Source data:
□ □ □ □

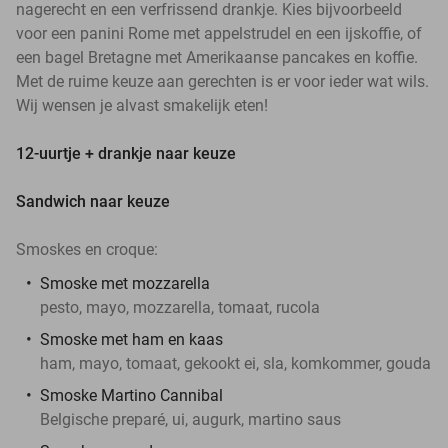
nagerecht en een verfrissend drankje. Kies bijvoorbeeld
voor een panini Rome met appelstrudel en een ijskoffie, of
een bagel Bretagne met Amerikaanse pancakes en koffie.
Met de ruime keuze aan gerechten is er voor ieder wat wils.
Wij wensen je alvast smakelijk eten!
12-uurtje + drankje naar keuze
Sandwich naar keuze
Smoskes en croque:
Smoske met mozzarella
pesto, mayo, mozzarella, tomaat, rucola
Smoske met ham en kaas
ham, mayo, tomaat, gekookt ei, sla, komkommer, gouda
Smoske Martino Cannibal
Belgische preparé, ui, augurk, martino saus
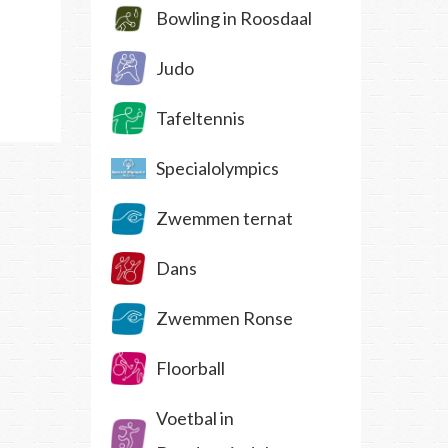
Bowling in Roosdaal
Judo
Tafeltennis
Specialolympics
Zwemmen ternat
Dans
Zwemmen Ronse
Floorball
Voetbal in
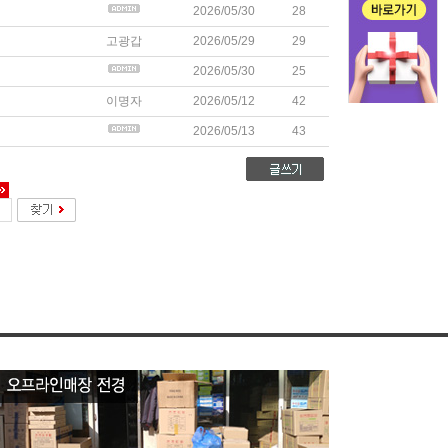
2026/05/30
28
고광갑
2026/05/29
29
2026/05/30
25
이명자
2026/05/12
42
2026/05/13
43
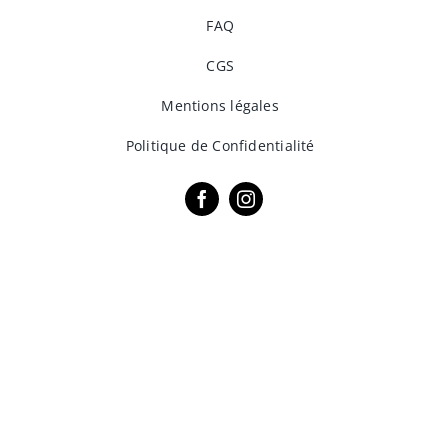
FAQ
CGS
Mentions légales
Politique de Confidentialité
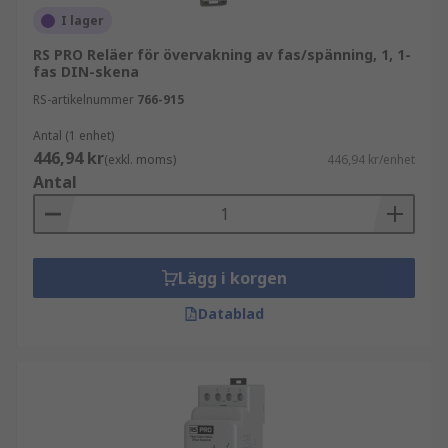
I lager
RS PRO Reläer för övervakning av fas/spänning, 1, 1-
fas DIN-skena
RS-artikelnummer
766-915
Antal (1 enhet)
446,94 kr
(exkl. moms)
446,94 kr/enhet
Antal
Lägg i korgen
Datablad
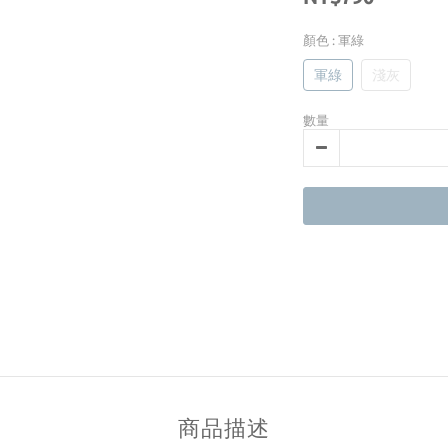
顏色
: 軍綠
軍綠
淺灰
數量
商品描述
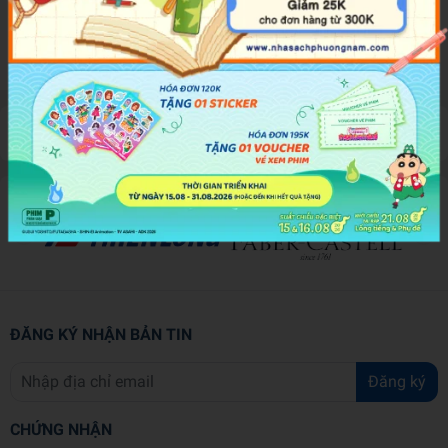
xinh xắn, đây sẽ là món quà được các mọi người yêu thích
trong mùa Noel ấm áp.
Đánh giá sản phẩm
ĐĂNG KÝ NHẬN BẢN TIN
Đăng ký
CHỨNG NHẬN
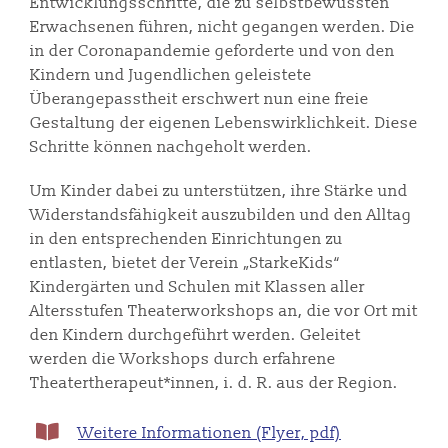
Entwicklungsschritte, die zu selbstbewussten
Erwachsenen führen, nicht gegangen werden. Die
in der Coronapandemie geforderte und von den
Kindern und Jugendlichen geleistete
Überangepasstheit erschwert nun eine freie
Gestaltung der eigenen Lebenswirklichkeit. Diese
Schritte können nachgeholt werden.
Um Kinder dabei zu unterstützen, ihre Stärke und
Widerstandsfähigkeit auszubilden und den Alltag
in den entsprechenden Einrichtungen zu
entlasten, bietet der Verein „StarkeKids“
Kindergärten und Schulen mit Klassen aller
Altersstufen Theaterworkshops an, die vor Ort mit
den Kindern durchgeführt werden. Geleitet
werden die Workshops durch erfahrene
Theatertherapeut*innen, i. d. R. aus der Region.
Weitere Informationen (Flyer, pdf)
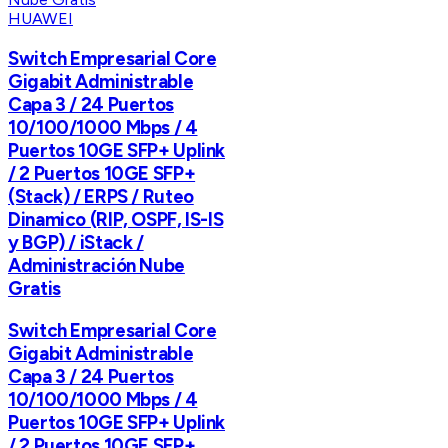
HUAWEI
Switch Empresarial Core
Gigabit Administrable
Capa 3 / 24 Puertos
10/100/1000 Mbps / 4
Puertos 10GE SFP+ Uplink
/ 2 Puertos 10GE SFP+
(Stack) / ERPS / Ruteo
Dinamico (RIP, OSPF, IS-IS
y BGP) / iStack /
Administración Nube
Gratis
Switch Empresarial Core
Gigabit Administrable
Capa 3 / 24 Puertos
10/100/1000 Mbps / 4
Puertos 10GE SFP+ Uplink
/ 2 Puertos 10GE SFP+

□ □ □ □

Assignment: Please print every record above exactly, but leave the pictures out.

Answer to the problem:
nagerecht en een verfrissend drankje. Kies bijvoorbeeld
voor een panini Rome met appelstrudel en een ijskoffie, of
een bagel Bretagne met Amerikaanse pancakes en koffie.
Met de ruime keuze aan gerechten is er voor ieder wat wils.
Wij wensen je alvast smakelijk eten!
12-uurtje + drankje naar keuze
Sandwich naar keuze
Smoskes en croque:
Smoske met mozzarella
pesto, mayo, mozzarella, tomaat, rucola
Smoske met ham en kaas
ham, mayo, tomaat, gekookt ei, sla, komkommer, gouda
Smoske Martino Cannibal
Belgische preparé, ui, augurk, martino saus
Bowling in Roosdaal
Judo
Tafeltennis
Specialolympics
Zwemmen ternat
Dans
Zwemmen Ronse
Floorball
Voetbal in
2026/05/30
28
고광갑
2026/05/29
29
2026/05/30
25
이명자
2026/05/12
42
2026/05/13
43
FAQ
CGS
Mentions légales
Politique de Confidentialité
I lager
RS PRO Reläer för övervakning av fas/spänning, 1, 1-
fas DIN-skena
RS-artikelnummer
766-915
Antal (1 enhet)
446,94 kr
(exkl. moms)
446,94 kr/enhet
Antal
Lägg i korgen
Datablad
顏色
: 軍綠
軍綠
淺灰
數量
商品描述
xinh xắn, đây sẽ là món quà được các mọi người yêu thích
trong mùa Noel ấm áp.
Đánh giá sản phẩm
ĐĂNG KÝ NHẬN BẢN TIN
Đăng ký
CHỨNG NHẬN
Entwicklungsschritte, die zu selbstbewussten
Erwachsenen führen, nicht gegangen werden. Die
in der Coronapandemie geforderte und von den
Kindern und Jugendlichen geleistete
Überangepasstheit erschwert nun eine freie
Gestaltung der eigenen Lebenswirklichkeit. Diese
Schritte können nachgeholt werden.
Um Kinder dabei zu unterstützen, ihre Stärke und
Widerstandsfähigkeit auszubilden und den Alltag
in den entsprechenden Einrichtungen zu
entlasten, bietet der Verein „StarkeKids“
Kindergärten und Schulen mit Klassen aller
Altersstufen Theaterworkshops an, die vor Ort mit
den Kindern durchgeführt werden. Geleitet
werden die Workshops durch erfahrene
Theatertherapeut*innen, i. d. R. aus der Region.
Weitere Informationen (Flyer, pdf)
HUAWEI
Switch Empresarial Core
Gigabit Administrable
Capa 3 / 24 Puertos
10/100/1000 Mbps / 4
Puertos 10GE SFP+ Uplink
/ 2 Puertos 10GE SFP+
(Stack) / ERPS / Ruteo
Dinamico (RIP, OSPF, IS-IS
y BGP) / iStack /
Administración Nube
Gratis
Switch Empresarial Core
Gigabit Administrable
Capa 3 / 24 Puertos
10/100/1000 Mbps / 4
Puertos 10GE SFP+ Uplink
/ 2 Puertos 10GE SFP+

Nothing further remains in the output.